Lone wolves don't have obvious connections through which they can be discovered....They are law enforcement's and intel's worst nightmare, and on Saturday one of them became America's nightmare.
Once upon a time, these guys were a true anomaly. But when you get so many that you're profiling them, things have obviously changed.
And one thing that changes things is the deliberate cultivation of the lone wolf populistion:
Stirring the pot.
At any given time there are hundreds of thousands of Americans with combinations of personality characteristics (such as emotional instability, a paranoid ideology, and a propensity for violence) that put them at risk of going off the deep end and becoming lone wolves. All it takes is the right push, the right nudge at the right time, to dislodge a few of them and send them on their way to fifteen minutes of fame surrounded by dead bodies.

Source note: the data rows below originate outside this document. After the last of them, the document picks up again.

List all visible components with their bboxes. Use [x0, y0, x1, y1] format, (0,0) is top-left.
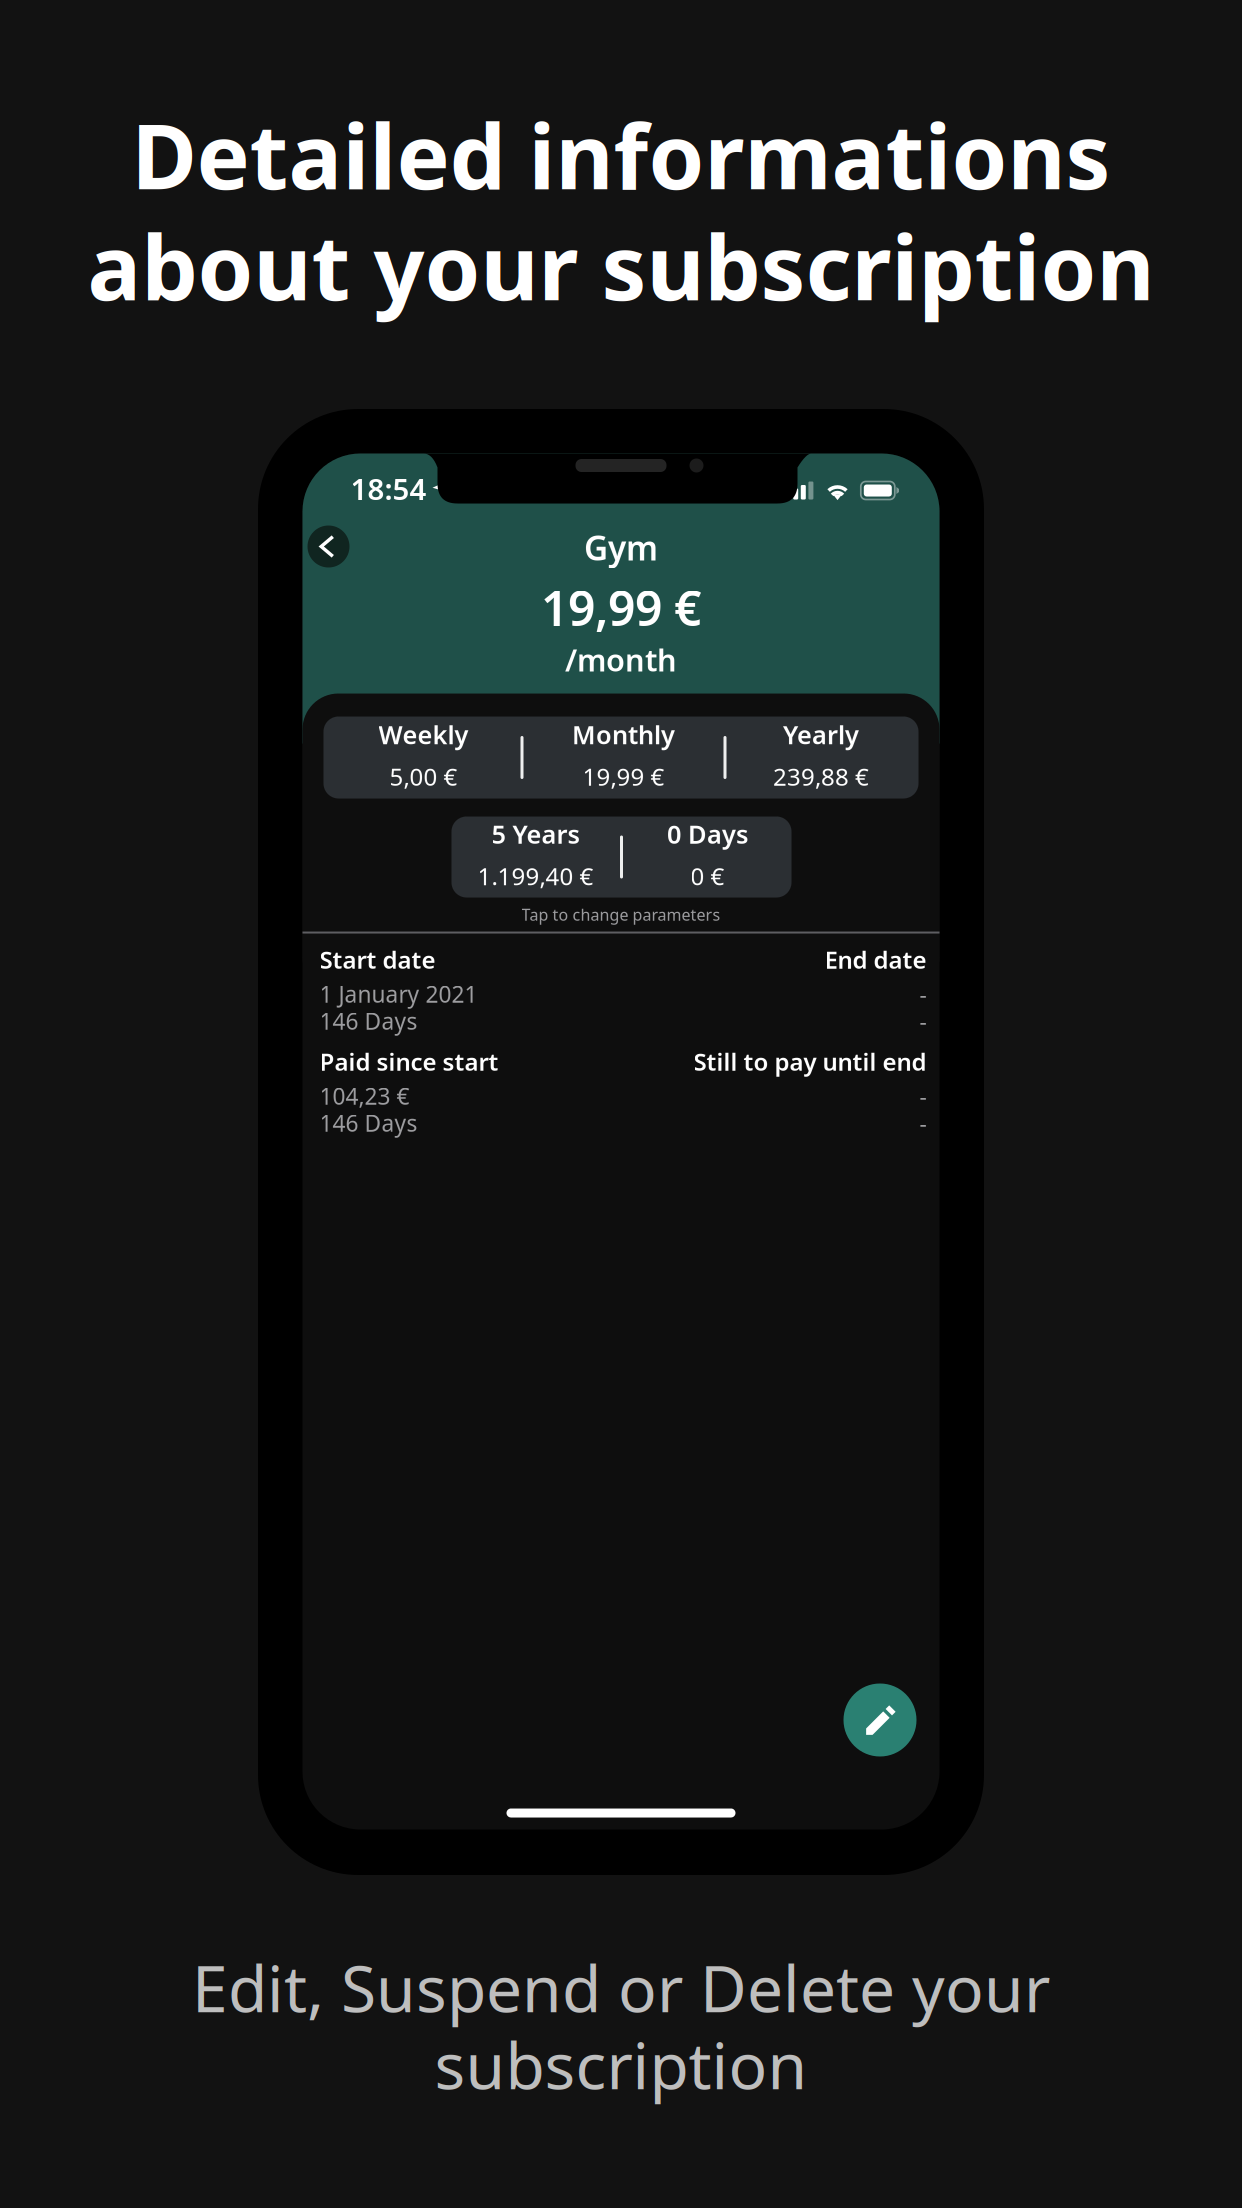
staticText: 146 Days [320, 1006, 418, 1036]
staticText: Start date [320, 944, 436, 976]
staticText: Yearly [783, 718, 859, 751]
staticText: Detailed informations [132, 95, 1110, 214]
staticText: 19,99 € [582, 761, 664, 792]
staticText: 18:54 [350, 469, 426, 508]
staticText: 5,00 € [390, 761, 458, 792]
button[interactable]: Edit [844, 1684, 916, 1756]
staticText: Tap to change parameters [522, 904, 720, 925]
staticText: Still to pay until end [694, 1046, 926, 1078]
staticText: 146 Days [320, 1108, 418, 1138]
staticText: 239,88 € [773, 761, 869, 792]
staticText: - [920, 1108, 926, 1138]
button[interactable]: Back [308, 526, 350, 568]
staticText: Gym [584, 525, 658, 570]
staticText: Edit, Suspend or Delete your [192, 1945, 1050, 2030]
staticText: Weekly [378, 718, 468, 751]
staticText: subscription [434, 2022, 808, 2107]
staticText: 0 Days [667, 817, 748, 851]
staticText: 19,99 € [541, 576, 701, 639]
staticText: 1.199,40 € [478, 860, 594, 892]
staticText: 104,23 € [320, 1081, 410, 1111]
staticText: 5 Years [492, 817, 580, 851]
staticText: - [920, 1006, 926, 1036]
staticText: Paid since start [320, 1046, 498, 1078]
staticText: - [920, 1081, 926, 1111]
button[interactable]: Weekly [324, 716, 918, 798]
staticText: End date [824, 944, 926, 976]
staticText: 0 € [690, 860, 724, 892]
staticText: about your subscription [88, 206, 1154, 325]
staticText: /month [565, 639, 677, 680]
staticText: - [920, 979, 926, 1009]
staticText: Monthly [572, 718, 675, 751]
staticText: 1 January 2021 [320, 979, 478, 1009]
button[interactable]: 5 Years [452, 816, 792, 898]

There's nothing mysterious about this process. It is not much different to other instances where a person is almost ready to make a decision, and the right combination of inputs makes them act.... Anyone who is familiar with marketing and advertising knows how this works, and advertisers often target their messages to people who are "ready to buy" and just need a little persuading....
So let's take Beck, Hannity, and O'Reilly. There is no question that their emotional rhetoric appeals to people who are emotionally unstable. And, since their audiences are tracked and analyzed in detail, there is no question that they know it.
When they go on TV and shout and sputter, rant and rave, and weep and wail, they are not expecting to persuade liberals or even undecideds to change their votes. They are "playing to their base," that they know includes people who are emotionally unstable. In short they are "stirring the pot."
This is not to say that stirring the pot to produce specific acts of violence is their main concern. But getting people generally incensed pretty much is. And the very logic of their arguments is not self-limiting. Rather, that logic tends toward armed aggression. Virtually the only ready counter-argument at their disposal is, "Don't go off half-cocked and do something the liberals can use against us." Aside from that, they've got virtually no argument in their quiver that's ready-made to lead in any direction but toward precipitating violence. Which brings us to...
Pop go the lone wolves.
Some lone wolves have no provable connection to the hate-talkers and pot-stirrers, other than memes in common. One example of this type is James Wenneker von Brunn who shot and killed security guard Stephen Tyrone Johns at the US Holocaust Memorial Museum. Another is Andrew Joseph Stack III, who flew a Piper Dakota into the Austin Texas field office of the Internal Revenue Service, killing IRS manager Vernon Hunter and himself, and injuring thirteen others. At this point it appears as if Jared Loughner is one of these: all-over-the-map crazy, with an incoherent ideology that is mostly rightwing but difficult to trace to specific sources.
(UPDATE: to be very clear about this: at this point I am not aware of any evidence to suggest that Loughner falls under the definition of stochastic terrorism, because there is nothing yet to link him to being a fan of one of the mass media hate-talkers. However there are enough other cases out there to make this issue topical and relevant right now.)
This is a very significant point. Limbaugh, Savage, Beck, O'Reilly, they all have histories with specific acts of violence connected with them. This has been going on long enough that the specific mechanism of stochastic terrorism can clearly be seen in these and other specific cases. But just as a boiling pot of water starts with specific points where boiling starts, there comes a point in time where the specific spreads out to the general: boiling breaks out everywhere.
That is what appears to have happened with Loughner. It's not a sign that he's not part of this pattern. Not at all. He's a sign of the next stage of this pattern passing from specific stochastic terrorist incitors to generalized stochastic terrorist incitement, where the entire caucophony of rightwing media incitement toward violence comes to function as a synergistic whole significantly above and/or beyond the level of impact of any individual stochastic terrorist.